Networks in digital libraries, a personal view

Thomas Krichel
http://openlib.org/home/krichel
krichel@openlib.org
Palmer School of Library and Information Science
College of Information and Computer Science
CW Post Campus of Long Island University
720 Northern Boulevard
Brookville 11548-1300
USA
Division of Information Systems
Faculty of Information Technology
Novosibirsk State University
2, Pirogov Street
630090 Novosibirsk
Russia
Network research has been around for some time now. I was introduced to this from my math books at school. There I saw a little schematic map of the town of Königsberg, now named Kaliningrad. The town is located in East Prussia and currently forms an enclave of Russia. The town was built on the river Pregel. There were seven bridges going to and from a couple of islands. The task set was to devise a walk that would start and end at the same place but would visit every bridge just once. No solution was given. I vividly remember my frustration in trying to find the answer to this problem but there was no Internet library to aid my studies. However, 30 years later, with the emergence of the Internet, I revisited this problem. It turns out that there is no mathematical solution to this question. Ever since, I have been cursing the writer of this textbook for wasting my time. But there are some mitigating circumstances. First, the person who showed that there was no solution, in 1738, was Leonard Euler, not exactly a mathematician to sneeze at. Second, the problem is considered to be the birthplace of graph theory. You have pieces of territories connected through bridges. This is just like having nodes connected by edges.

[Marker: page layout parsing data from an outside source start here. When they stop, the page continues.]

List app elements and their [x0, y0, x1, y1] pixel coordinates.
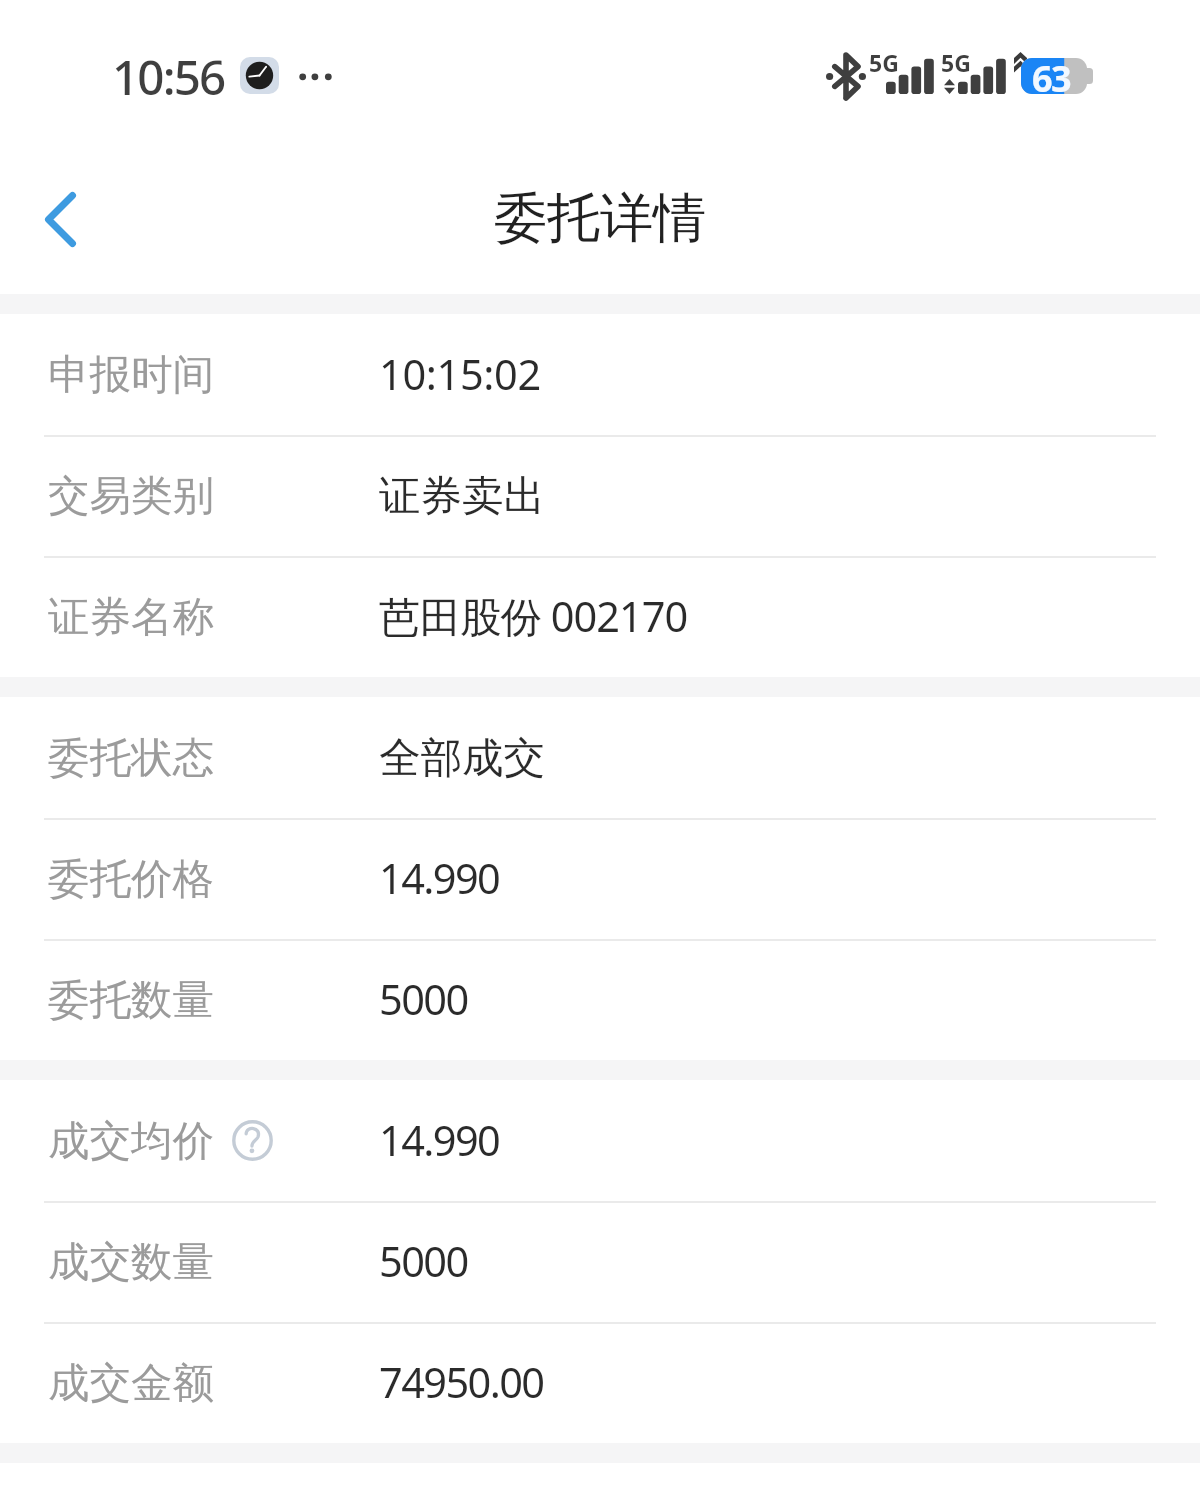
button[interactable]: 申报时间 [0, 314, 1200, 435]
staticText: 63 [1032, 54, 1071, 92]
staticText: 14.990 [379, 850, 500, 907]
button[interactable]: 委托状态 [0, 697, 1200, 818]
button[interactable]: 交易类别 [0, 435, 1200, 556]
staticText: 申报时间 [48, 349, 214, 401]
button[interactable]: 委托价格 [0, 818, 1200, 939]
staticText: 成交数量 [48, 1236, 214, 1288]
button[interactable]: Back [14, 173, 106, 265]
staticText: 证券名称 [48, 591, 214, 643]
staticText: 10:56 [112, 44, 225, 109]
staticText: 委托状态 [48, 732, 214, 784]
button[interactable]: 成交金额 [0, 1322, 1200, 1443]
staticText: 芭田股份 002170 [379, 588, 688, 645]
staticText: 5G [869, 47, 899, 78]
staticText: 5G [941, 47, 971, 78]
staticText: 5000 [379, 971, 468, 1028]
staticText: 5000 [379, 1233, 468, 1290]
staticText: 10:15:02 [379, 346, 541, 403]
staticText: 成交均价 [48, 1115, 214, 1167]
button[interactable]: 成交数量 [0, 1201, 1200, 1322]
staticText: 74950.00 [379, 1354, 544, 1411]
staticText: 交易类别 [48, 470, 214, 522]
staticText: 全部成交 [379, 732, 545, 784]
button[interactable]: 成交均价 [0, 1080, 1200, 1201]
staticText: 委托数量 [48, 974, 214, 1026]
button[interactable]: Help: average fill price [232, 1120, 273, 1161]
staticText: 委托价格 [48, 853, 214, 905]
staticText: 委托详情 [494, 185, 706, 252]
staticText: 证券卖出 [379, 470, 545, 522]
staticText: 成交金额 [48, 1357, 214, 1409]
button[interactable]: 委托数量 [0, 939, 1200, 1060]
staticText: 14.990 [379, 1112, 500, 1169]
button[interactable]: 证券名称 [0, 556, 1200, 677]
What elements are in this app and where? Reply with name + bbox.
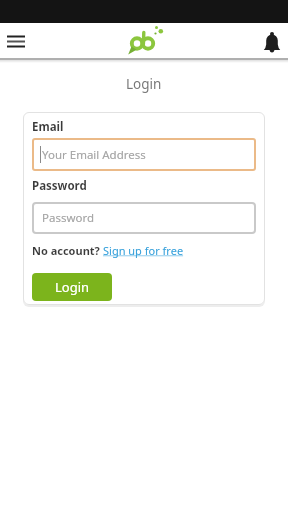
staticText: Login [126,75,162,93]
staticText: Email [32,119,64,135]
button[interactable]: Login [32,273,112,301]
button[interactable]: Sign up for free [103,243,184,258]
staticText: Login [55,278,90,296]
staticText: Password [42,210,95,226]
staticText: Password [32,178,87,194]
button[interactable]: Password [32,202,256,234]
staticText: Your Email Address [42,147,146,163]
button[interactable] [0,23,34,58]
button[interactable]: Your Email Address [32,138,256,171]
button[interactable] [252,23,288,58]
staticText: No account? [32,243,103,258]
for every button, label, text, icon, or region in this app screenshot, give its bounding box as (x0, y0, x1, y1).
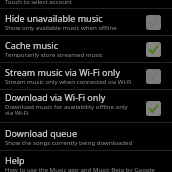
staticText: Download music for availability offline … (5, 102, 135, 117)
staticText: Show only available music when offline (5, 23, 117, 31)
button[interactable]: Help (0, 151, 172, 172)
staticText: Download queue (5, 127, 77, 139)
staticText: Help (5, 154, 25, 166)
button[interactable]: Hide unavailable music (0, 9, 172, 35)
staticText: Temporarily store streamed music (5, 50, 103, 58)
button[interactable]: Cache music (0, 36, 172, 62)
staticText: Hide unavailable music (5, 12, 103, 24)
staticText: Stream music via Wi-Fi only (5, 66, 121, 78)
staticText: Show the songs currently being downloade… (5, 138, 133, 146)
staticText: Touch to select account (5, 0, 72, 5)
staticText: Download via Wi-Fi only (5, 91, 106, 103)
staticText: Stream music only when connected via Wi-… (5, 77, 132, 85)
staticText: Cache music (5, 39, 58, 51)
button[interactable]: Download via Wi-Fi only (0, 90, 172, 122)
button[interactable]: Stream music via Wi-Fi only (0, 63, 172, 89)
button[interactable]: Touch to select account (0, 0, 172, 8)
button[interactable]: Download queue (0, 123, 172, 150)
staticText: How to use the Music app and Music Beta … (5, 165, 155, 172)
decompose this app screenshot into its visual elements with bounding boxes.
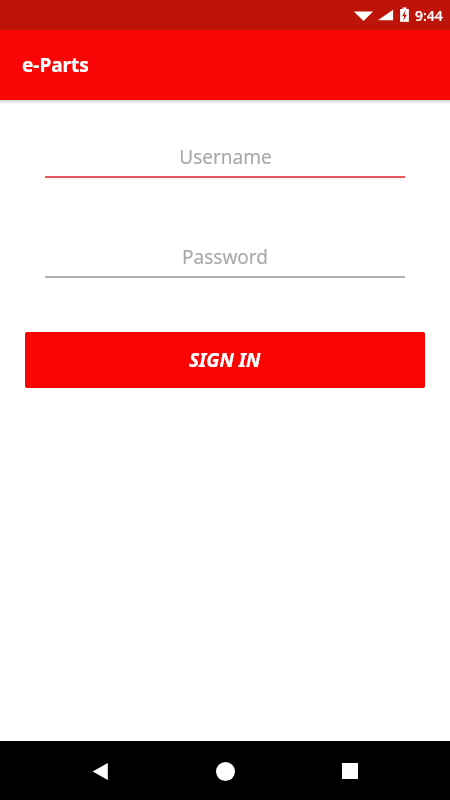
staticText: Username: [179, 144, 272, 170]
button[interactable]: SIGN IN: [25, 332, 425, 388]
button[interactable]: Back: [82, 753, 118, 789]
button[interactable]: Password: [45, 242, 405, 278]
button[interactable]: Username: [45, 142, 405, 178]
staticText: e-Parts: [22, 52, 89, 78]
button[interactable]: Home: [207, 753, 243, 789]
staticText: 9:44: [415, 6, 443, 25]
staticText: Password: [182, 244, 268, 270]
staticText: SIGN IN: [189, 347, 261, 373]
button[interactable]: Recents: [332, 753, 368, 789]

I became interested in the idea of graphs as a tool to produce value-added services in digital libraries. Surely a distinguishing feature of digital libraries, as opposed just a pile of files on a disk somewhere, is that each element of the digital library has been uniquely identified, and that there are some relationships between them. Thus, every document is a node. The relationship that it has to another node implies that there is an edge between nodes. The classic example comes if you think of your library as containing scientific papers, and the relationships as citations. One paper cites the other. This is an asymmetric relationship, because in most cases if paper “A” cites paper “B”, then paper “B” does not cite paper “A”. Citation graphs can be used to find related papers, since related papers will tend to cite the same paper. This is particularly powerful because it cuts across language barriers. For example, two papers, one in Spanish and another one in English, can be found to be related even though they may not share the same terms at all. Free citation data is scarce at this time. But anybody who is interested can have a look at Jose Manuel Barrueco Cruz’s CitEc dataset at http://citec.repec.org, which does have a good free citation dataset of the RePEc digital library.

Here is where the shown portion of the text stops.